Page segmentation data:
-=-=-=-=-
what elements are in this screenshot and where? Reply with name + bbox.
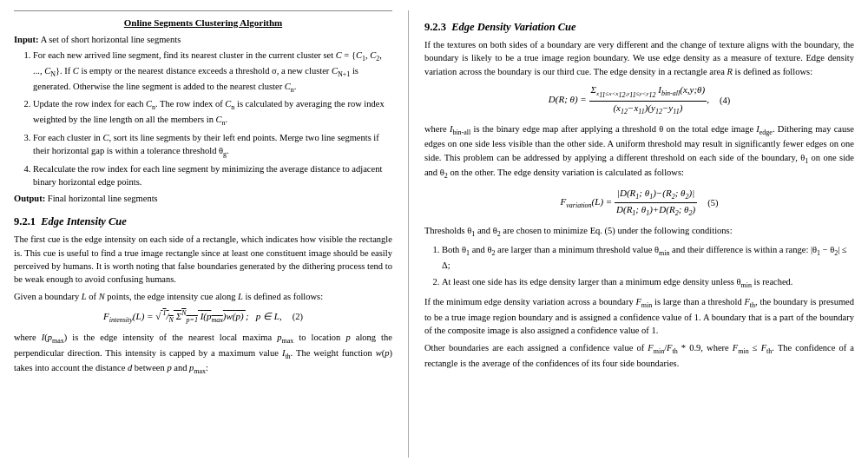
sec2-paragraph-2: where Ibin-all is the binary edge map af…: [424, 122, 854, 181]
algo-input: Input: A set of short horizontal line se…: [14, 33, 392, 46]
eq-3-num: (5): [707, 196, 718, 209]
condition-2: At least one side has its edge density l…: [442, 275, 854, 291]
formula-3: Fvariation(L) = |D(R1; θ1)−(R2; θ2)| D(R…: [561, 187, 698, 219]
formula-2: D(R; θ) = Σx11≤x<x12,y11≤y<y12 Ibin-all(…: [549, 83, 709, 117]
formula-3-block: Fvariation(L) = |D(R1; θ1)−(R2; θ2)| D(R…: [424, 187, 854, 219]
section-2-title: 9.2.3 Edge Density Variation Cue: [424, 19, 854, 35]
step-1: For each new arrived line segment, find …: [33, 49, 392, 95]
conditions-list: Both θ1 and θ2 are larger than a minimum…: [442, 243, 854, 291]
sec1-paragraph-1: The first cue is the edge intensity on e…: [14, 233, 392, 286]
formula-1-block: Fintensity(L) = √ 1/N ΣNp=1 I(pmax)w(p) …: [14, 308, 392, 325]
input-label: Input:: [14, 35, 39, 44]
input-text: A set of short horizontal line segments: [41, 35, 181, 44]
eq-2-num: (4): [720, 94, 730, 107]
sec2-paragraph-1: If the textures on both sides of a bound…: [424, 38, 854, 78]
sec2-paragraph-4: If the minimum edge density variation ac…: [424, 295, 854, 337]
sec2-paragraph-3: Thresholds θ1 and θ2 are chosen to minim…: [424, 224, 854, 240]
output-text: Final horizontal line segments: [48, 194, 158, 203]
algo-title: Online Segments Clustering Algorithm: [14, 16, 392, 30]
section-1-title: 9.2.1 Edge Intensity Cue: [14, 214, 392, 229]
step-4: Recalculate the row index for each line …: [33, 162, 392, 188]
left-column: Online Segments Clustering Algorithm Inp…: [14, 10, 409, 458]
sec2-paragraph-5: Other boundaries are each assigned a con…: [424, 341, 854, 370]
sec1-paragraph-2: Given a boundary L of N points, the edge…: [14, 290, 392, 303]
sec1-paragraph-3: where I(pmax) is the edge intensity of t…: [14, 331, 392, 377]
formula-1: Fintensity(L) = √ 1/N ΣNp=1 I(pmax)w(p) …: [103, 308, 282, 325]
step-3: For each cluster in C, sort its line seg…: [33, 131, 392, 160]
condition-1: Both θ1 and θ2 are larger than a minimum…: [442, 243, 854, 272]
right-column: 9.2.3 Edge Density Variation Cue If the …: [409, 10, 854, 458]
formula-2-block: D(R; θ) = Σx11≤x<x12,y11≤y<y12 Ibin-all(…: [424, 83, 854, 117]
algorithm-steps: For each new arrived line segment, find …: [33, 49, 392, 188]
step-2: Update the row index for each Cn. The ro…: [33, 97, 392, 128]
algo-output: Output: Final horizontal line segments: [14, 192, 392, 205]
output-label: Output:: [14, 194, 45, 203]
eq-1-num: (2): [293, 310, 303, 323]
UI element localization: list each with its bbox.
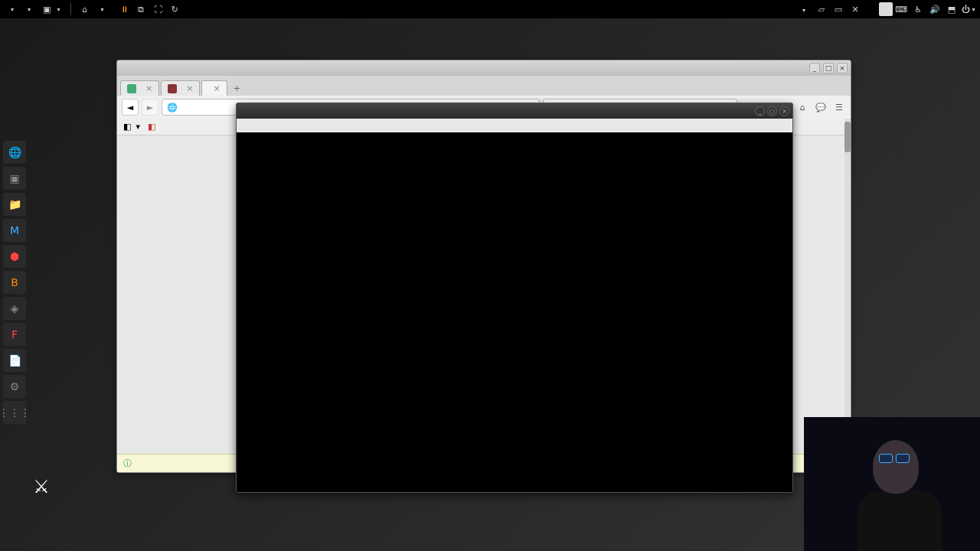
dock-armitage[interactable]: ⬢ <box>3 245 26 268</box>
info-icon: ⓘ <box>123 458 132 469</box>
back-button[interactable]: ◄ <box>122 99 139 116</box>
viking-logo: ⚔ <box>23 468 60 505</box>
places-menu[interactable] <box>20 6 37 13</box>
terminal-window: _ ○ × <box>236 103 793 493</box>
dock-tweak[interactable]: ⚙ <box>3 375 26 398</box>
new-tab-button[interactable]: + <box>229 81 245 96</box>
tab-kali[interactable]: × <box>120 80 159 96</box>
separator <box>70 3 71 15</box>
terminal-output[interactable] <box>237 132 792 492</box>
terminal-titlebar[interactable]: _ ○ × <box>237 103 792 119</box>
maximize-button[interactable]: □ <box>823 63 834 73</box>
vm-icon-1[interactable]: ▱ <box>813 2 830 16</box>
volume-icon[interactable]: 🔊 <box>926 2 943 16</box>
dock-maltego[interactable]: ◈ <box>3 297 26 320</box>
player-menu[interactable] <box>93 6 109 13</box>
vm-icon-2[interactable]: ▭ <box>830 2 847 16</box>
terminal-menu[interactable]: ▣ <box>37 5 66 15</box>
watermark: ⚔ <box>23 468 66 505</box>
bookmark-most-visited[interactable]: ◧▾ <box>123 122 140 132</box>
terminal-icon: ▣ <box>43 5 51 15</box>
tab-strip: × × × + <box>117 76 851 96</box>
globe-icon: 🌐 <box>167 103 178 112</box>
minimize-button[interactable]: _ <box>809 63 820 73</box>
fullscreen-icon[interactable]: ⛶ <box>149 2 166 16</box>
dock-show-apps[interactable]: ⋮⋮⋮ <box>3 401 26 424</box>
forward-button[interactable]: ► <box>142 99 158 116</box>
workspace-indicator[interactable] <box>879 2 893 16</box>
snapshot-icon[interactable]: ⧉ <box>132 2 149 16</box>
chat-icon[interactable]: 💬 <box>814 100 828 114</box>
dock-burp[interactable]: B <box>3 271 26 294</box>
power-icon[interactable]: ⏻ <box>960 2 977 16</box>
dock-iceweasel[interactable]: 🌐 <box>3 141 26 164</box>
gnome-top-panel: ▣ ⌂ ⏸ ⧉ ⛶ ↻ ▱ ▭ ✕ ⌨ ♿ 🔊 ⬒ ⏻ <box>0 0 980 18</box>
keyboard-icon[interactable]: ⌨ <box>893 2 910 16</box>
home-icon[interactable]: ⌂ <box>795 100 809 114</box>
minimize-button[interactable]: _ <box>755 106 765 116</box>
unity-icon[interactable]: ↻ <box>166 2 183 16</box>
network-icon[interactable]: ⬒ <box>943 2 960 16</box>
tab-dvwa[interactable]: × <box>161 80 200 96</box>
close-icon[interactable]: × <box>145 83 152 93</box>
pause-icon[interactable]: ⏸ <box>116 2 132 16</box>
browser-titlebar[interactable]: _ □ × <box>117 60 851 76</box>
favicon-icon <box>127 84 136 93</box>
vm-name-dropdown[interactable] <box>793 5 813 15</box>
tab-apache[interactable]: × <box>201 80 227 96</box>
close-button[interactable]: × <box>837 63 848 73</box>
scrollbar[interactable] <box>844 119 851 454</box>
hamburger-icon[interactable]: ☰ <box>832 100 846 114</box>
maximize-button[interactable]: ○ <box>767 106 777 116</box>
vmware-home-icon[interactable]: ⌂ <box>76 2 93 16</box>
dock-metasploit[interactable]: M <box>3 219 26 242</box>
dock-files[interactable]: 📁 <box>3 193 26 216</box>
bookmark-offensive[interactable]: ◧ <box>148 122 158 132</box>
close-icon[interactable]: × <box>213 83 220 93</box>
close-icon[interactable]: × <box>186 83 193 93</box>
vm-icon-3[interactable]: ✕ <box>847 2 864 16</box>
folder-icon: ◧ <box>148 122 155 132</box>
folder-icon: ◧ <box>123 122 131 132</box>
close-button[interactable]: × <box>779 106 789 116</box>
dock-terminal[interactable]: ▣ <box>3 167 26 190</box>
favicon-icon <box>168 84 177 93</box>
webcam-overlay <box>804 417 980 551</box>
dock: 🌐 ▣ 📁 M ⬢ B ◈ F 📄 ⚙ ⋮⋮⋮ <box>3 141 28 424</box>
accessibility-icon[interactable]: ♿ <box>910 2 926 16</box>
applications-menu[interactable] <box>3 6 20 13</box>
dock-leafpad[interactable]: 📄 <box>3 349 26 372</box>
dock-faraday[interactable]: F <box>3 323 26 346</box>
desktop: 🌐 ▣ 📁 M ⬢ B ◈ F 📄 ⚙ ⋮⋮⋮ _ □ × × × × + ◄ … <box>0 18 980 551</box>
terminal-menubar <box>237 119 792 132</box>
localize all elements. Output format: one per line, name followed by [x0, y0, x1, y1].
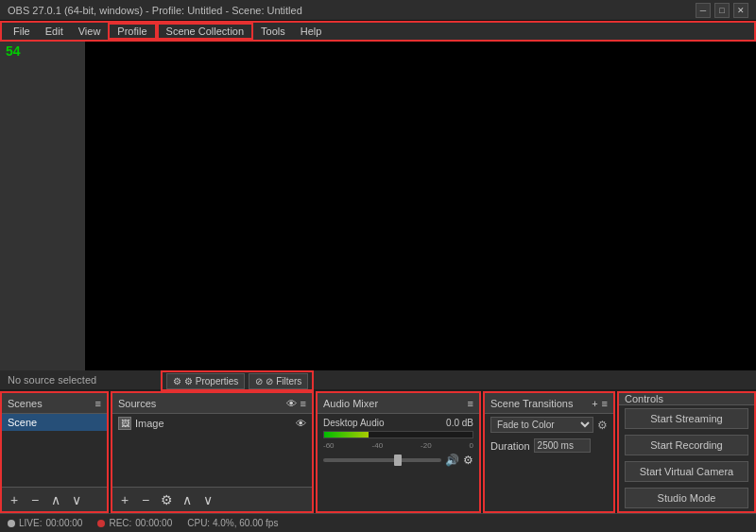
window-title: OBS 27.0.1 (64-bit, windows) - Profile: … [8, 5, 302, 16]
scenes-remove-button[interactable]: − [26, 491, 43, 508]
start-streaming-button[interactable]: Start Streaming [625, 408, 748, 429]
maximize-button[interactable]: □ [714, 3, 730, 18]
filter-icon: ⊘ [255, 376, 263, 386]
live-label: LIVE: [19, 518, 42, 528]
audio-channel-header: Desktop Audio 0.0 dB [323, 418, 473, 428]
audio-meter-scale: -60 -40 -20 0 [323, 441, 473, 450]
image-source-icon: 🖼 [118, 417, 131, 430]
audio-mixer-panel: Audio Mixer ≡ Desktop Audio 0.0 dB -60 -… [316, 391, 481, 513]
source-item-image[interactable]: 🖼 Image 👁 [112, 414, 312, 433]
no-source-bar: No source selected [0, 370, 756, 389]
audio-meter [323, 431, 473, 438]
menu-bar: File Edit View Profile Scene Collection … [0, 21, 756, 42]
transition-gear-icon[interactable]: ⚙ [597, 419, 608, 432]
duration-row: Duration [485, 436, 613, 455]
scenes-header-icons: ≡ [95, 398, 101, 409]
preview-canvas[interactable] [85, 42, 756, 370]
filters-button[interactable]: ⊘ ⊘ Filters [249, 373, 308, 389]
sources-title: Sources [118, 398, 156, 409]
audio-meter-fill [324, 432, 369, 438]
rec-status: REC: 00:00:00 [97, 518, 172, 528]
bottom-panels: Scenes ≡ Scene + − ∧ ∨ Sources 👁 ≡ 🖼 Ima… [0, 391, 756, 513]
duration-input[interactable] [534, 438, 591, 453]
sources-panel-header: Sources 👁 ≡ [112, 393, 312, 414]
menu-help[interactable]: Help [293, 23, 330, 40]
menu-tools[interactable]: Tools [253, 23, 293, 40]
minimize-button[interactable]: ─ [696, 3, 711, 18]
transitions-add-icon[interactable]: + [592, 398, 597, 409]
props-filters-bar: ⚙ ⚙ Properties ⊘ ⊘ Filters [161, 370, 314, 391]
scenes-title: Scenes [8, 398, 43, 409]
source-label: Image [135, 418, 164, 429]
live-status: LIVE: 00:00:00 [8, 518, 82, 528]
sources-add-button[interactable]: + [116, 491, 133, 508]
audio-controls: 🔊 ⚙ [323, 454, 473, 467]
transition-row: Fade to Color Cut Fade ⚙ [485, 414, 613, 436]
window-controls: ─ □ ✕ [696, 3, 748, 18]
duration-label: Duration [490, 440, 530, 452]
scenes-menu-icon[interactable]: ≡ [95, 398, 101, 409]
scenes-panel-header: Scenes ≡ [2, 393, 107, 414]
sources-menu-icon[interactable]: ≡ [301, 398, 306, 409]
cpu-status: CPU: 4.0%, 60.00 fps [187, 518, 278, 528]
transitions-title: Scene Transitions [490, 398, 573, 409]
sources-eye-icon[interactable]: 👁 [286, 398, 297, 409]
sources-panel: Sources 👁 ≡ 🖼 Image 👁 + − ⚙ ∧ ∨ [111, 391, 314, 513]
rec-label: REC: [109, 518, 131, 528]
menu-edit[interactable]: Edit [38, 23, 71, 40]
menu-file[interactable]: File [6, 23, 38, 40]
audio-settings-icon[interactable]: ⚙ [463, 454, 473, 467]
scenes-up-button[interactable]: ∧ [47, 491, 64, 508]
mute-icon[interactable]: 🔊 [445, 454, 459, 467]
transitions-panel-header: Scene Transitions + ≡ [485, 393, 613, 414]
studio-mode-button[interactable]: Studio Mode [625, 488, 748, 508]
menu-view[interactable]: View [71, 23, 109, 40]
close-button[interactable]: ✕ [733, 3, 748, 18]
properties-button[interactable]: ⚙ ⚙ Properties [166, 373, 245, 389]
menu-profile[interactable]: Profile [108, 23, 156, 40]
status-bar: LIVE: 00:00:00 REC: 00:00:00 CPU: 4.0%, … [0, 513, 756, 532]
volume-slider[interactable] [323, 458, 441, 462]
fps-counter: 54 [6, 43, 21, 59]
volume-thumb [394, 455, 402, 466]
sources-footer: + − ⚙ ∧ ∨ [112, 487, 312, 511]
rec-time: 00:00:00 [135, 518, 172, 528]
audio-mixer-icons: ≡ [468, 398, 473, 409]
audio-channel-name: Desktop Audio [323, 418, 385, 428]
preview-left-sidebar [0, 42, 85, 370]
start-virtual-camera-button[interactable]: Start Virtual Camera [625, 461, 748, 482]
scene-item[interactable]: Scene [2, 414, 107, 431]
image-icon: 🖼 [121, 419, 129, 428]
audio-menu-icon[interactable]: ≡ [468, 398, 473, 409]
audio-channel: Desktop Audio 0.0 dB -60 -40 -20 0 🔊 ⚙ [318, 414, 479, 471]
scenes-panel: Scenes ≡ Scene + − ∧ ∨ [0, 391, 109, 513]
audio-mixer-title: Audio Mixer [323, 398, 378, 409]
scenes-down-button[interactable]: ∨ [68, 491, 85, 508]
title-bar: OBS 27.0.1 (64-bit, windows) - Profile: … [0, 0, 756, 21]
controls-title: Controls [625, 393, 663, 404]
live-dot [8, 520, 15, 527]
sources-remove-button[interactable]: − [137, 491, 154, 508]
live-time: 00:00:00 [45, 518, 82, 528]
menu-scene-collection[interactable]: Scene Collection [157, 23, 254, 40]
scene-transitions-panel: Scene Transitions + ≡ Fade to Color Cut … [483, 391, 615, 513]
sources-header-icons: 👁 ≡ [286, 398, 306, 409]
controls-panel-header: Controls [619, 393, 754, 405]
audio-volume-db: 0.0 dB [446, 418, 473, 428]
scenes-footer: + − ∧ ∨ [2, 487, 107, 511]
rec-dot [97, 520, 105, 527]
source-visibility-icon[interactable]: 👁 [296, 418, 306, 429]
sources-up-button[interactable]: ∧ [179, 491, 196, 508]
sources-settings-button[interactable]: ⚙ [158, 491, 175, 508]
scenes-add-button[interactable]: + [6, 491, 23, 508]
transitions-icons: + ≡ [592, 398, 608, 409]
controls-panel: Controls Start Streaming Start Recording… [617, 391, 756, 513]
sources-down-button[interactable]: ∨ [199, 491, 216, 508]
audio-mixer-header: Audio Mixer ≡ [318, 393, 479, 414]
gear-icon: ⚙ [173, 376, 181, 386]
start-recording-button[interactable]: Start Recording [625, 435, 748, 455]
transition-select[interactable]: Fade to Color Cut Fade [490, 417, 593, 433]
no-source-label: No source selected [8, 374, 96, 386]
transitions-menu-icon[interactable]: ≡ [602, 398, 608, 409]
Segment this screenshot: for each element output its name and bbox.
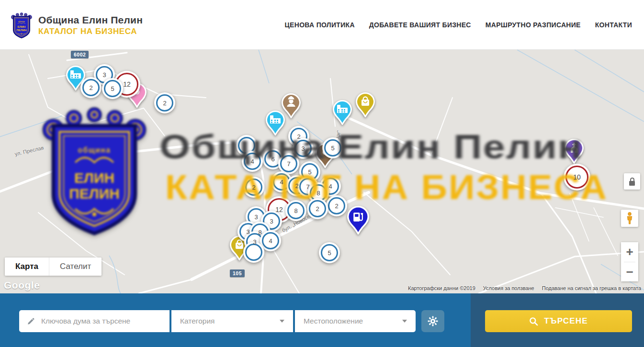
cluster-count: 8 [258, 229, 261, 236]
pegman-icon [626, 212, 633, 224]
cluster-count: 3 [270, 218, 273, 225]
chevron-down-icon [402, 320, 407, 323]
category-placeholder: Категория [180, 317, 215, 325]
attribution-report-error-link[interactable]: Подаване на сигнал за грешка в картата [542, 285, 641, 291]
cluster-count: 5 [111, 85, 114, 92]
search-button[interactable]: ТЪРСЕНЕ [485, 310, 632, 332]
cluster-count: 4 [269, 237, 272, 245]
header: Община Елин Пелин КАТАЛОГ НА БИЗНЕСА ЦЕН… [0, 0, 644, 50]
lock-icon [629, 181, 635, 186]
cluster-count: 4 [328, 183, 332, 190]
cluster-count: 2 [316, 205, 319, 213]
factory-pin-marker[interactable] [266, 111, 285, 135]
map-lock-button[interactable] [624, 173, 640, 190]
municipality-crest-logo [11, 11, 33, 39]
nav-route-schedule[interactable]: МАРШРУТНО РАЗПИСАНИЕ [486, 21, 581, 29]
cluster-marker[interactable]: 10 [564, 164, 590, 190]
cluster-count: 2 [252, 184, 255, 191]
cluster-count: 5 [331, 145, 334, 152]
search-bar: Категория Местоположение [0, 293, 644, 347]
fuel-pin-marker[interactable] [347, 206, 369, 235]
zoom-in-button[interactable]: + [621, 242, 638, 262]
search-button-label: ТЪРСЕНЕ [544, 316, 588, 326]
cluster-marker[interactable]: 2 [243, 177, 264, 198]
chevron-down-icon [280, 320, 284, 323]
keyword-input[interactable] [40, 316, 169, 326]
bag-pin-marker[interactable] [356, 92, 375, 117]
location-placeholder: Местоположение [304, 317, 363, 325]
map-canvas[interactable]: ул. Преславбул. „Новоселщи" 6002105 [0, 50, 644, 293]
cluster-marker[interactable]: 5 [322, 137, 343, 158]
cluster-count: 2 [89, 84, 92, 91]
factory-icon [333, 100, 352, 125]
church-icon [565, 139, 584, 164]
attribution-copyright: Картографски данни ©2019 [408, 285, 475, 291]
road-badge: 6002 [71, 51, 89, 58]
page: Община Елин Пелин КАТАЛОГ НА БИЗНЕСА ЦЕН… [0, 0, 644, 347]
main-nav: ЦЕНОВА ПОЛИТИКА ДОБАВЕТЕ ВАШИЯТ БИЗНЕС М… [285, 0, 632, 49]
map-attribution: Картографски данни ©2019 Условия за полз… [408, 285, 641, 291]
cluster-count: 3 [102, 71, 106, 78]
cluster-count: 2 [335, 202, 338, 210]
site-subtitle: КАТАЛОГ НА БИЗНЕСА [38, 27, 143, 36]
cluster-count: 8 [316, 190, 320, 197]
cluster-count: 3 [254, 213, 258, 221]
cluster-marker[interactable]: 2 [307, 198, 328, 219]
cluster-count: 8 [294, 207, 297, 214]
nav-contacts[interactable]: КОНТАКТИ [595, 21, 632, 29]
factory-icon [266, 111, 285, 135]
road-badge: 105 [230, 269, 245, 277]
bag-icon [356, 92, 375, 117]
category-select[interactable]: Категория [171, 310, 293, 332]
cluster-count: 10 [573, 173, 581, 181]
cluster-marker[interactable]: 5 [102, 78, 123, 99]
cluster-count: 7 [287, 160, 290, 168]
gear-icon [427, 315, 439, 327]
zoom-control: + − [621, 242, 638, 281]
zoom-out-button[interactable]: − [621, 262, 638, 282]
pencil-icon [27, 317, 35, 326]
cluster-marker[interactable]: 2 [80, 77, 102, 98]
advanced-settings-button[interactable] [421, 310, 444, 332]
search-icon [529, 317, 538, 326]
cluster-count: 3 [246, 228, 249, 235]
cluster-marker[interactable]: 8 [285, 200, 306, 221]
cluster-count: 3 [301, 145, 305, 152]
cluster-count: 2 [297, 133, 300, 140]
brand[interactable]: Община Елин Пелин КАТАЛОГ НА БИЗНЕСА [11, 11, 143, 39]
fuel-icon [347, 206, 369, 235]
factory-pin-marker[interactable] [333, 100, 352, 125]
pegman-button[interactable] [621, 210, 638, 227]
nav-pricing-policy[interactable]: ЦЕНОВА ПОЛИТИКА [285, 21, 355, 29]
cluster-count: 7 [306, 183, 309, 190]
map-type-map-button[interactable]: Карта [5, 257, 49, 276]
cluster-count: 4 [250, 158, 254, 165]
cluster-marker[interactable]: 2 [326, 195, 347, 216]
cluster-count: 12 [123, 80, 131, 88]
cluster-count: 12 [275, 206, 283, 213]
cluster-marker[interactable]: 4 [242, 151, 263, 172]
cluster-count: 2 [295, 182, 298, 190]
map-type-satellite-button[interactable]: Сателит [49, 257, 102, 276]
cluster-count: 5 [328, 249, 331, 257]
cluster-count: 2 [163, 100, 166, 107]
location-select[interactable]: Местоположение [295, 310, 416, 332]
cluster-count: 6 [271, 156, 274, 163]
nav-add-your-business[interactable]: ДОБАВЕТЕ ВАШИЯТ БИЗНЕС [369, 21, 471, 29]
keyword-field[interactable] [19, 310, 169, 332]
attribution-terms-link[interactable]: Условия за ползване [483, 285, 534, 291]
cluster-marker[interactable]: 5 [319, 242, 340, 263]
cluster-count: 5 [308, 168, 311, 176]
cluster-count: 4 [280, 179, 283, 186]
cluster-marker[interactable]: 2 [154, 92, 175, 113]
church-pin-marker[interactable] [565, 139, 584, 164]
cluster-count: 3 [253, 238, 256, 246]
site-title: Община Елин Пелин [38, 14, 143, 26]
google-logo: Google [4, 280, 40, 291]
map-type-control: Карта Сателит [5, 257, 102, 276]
-=-=-=-=-
TASK INSTRUCTIONS:
Which lines of the data include "Местоположение"? Copy each of them.

TASK OUTPUT:
search-bar: Категория Местоположение [0, 293, 644, 347]
location-placeholder: Местоположение [304, 317, 363, 325]
location-select[interactable]: Местоположение [295, 310, 416, 332]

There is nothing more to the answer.